Elle s'était arrêtée au sens premier du mot. Elle y avait vu des voleurs potentiels pleins de mauvaises intentions à propos de son sac.

Sur place, sa hantise des portes fermées, l'avait poursuivie chaque jour

« Fermer à clé, pour les rôdeurs »

L'endroit de nos vacances était pourtant entouré de voisins, à distance sans doute mais y avait-il à craindre dans ce terrain de fond ? C'était une nasse qui n'aurait guère été fréquentée.

Notre environnement familial dans une rangée de maisons était bien différent. Ici tout le monde était vu par l'un ou par l'autre grâce aux jardins contigus. Un coup d'oeil embrassait cinq lots, minimum.

Ici c'était un rideau d'arbres -centenaires parfois- mais qui cachait la vue et toute personne partant à l'assaut du château pour y dérober les trésors de son sac. L'absence de bruits de rue contribuait au mystère. Un silence planait sur les lieux. À l'extérieur, surtout.

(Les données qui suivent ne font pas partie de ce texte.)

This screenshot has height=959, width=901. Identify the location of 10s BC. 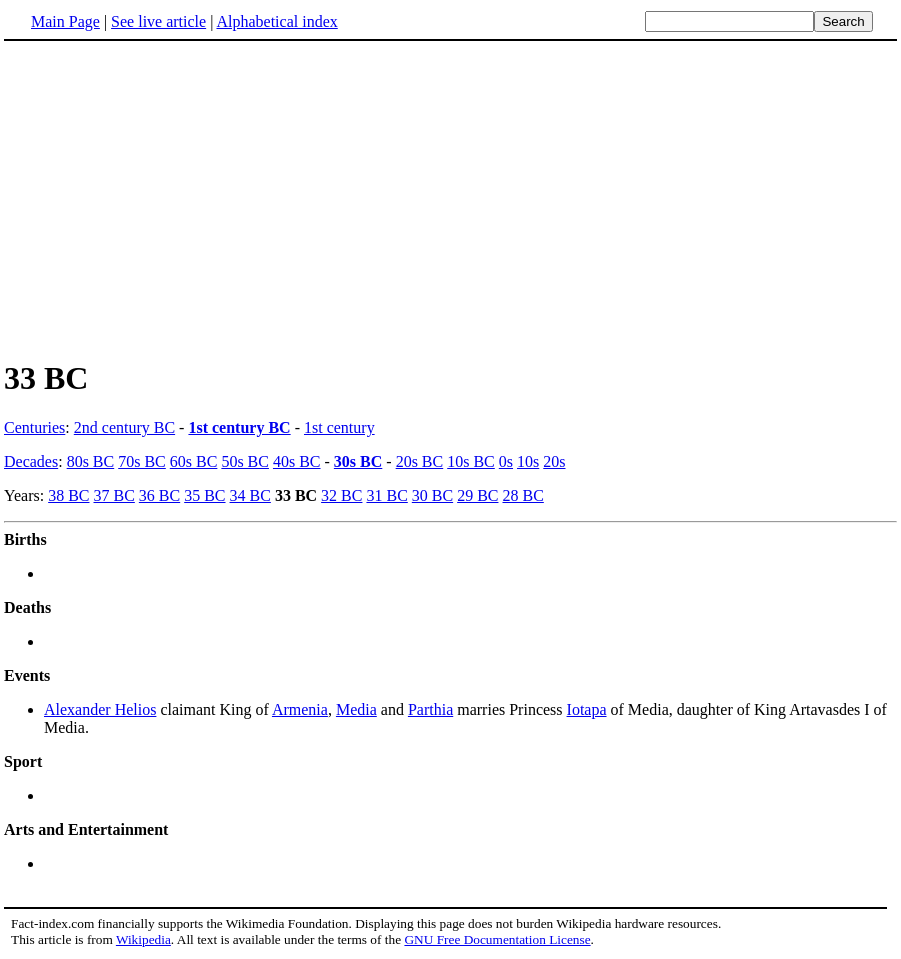
(471, 461).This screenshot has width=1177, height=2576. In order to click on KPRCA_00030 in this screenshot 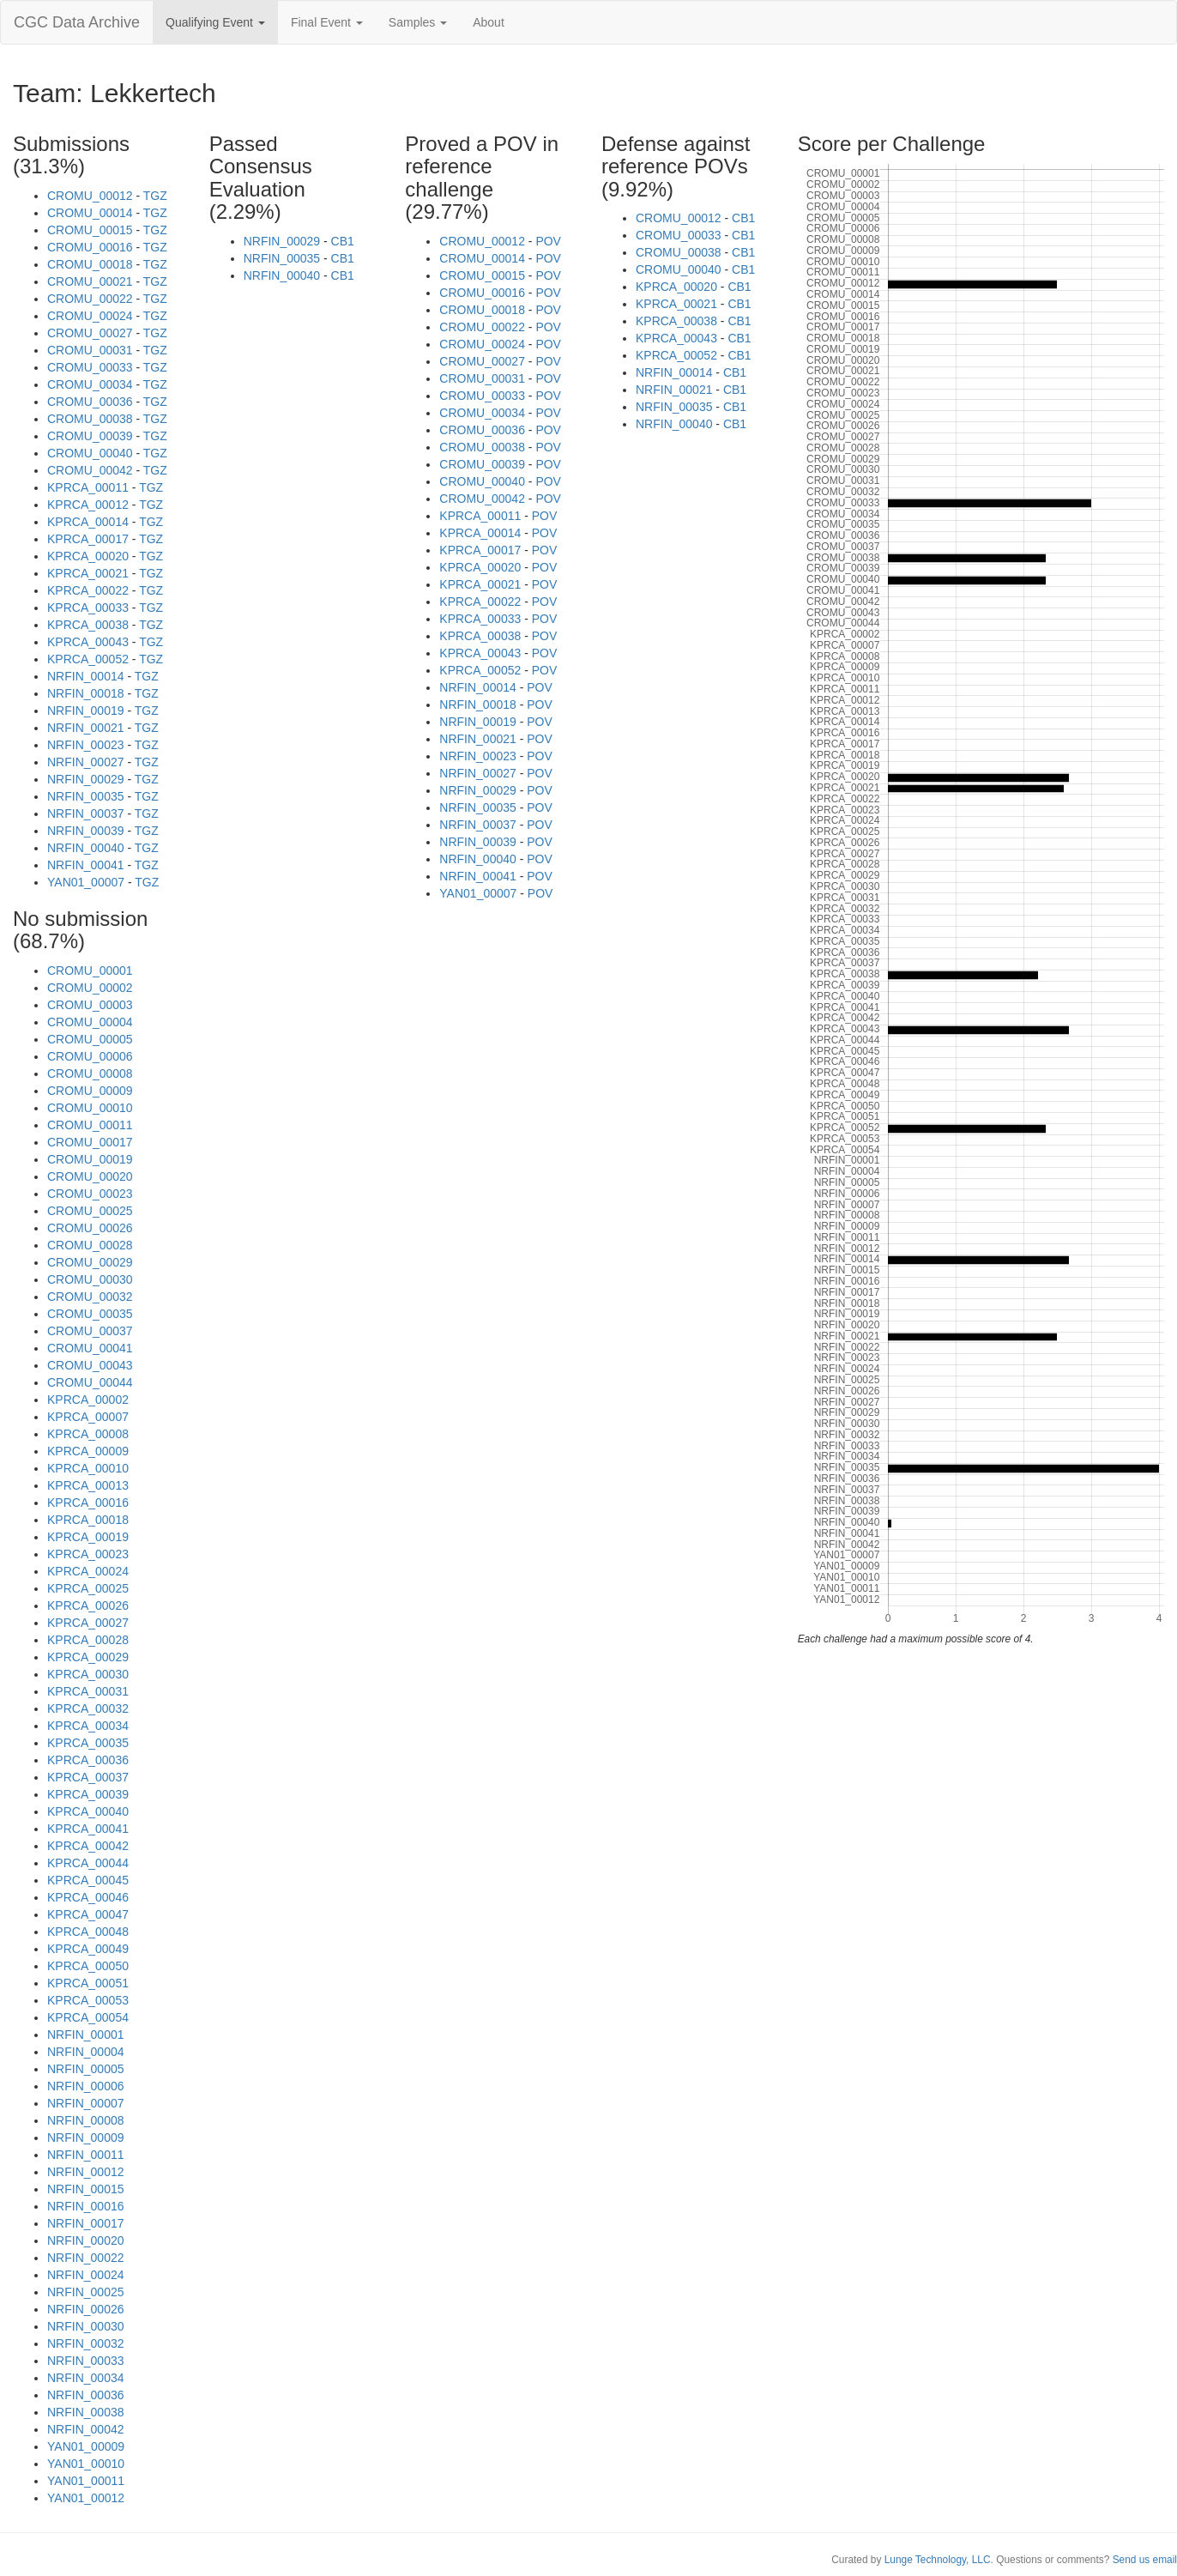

La communication d'une pièce à l'autre était difficile car les sons se perdaient ou s'atténuaient rapidement obligeant à être aux aguets pour saisir et situer l'autre, pour trouver sa présence sécurisante.

À percevoir sa fébrilité afin d'inviter les amis à passer quelques jours en notre compagnie, j'avais finalement compris que plusieurs craintes profondes l'animaient.

La première : n'être qu'avec moi en face à face, vivre dans l'inconnu, dans un espace sans limites précises pour elle. Espace tant intérieur, qu'extérieur : être sans son réseau de connaissances qui lui fait rencontrer, lors de ses sorties, les uns et les autres.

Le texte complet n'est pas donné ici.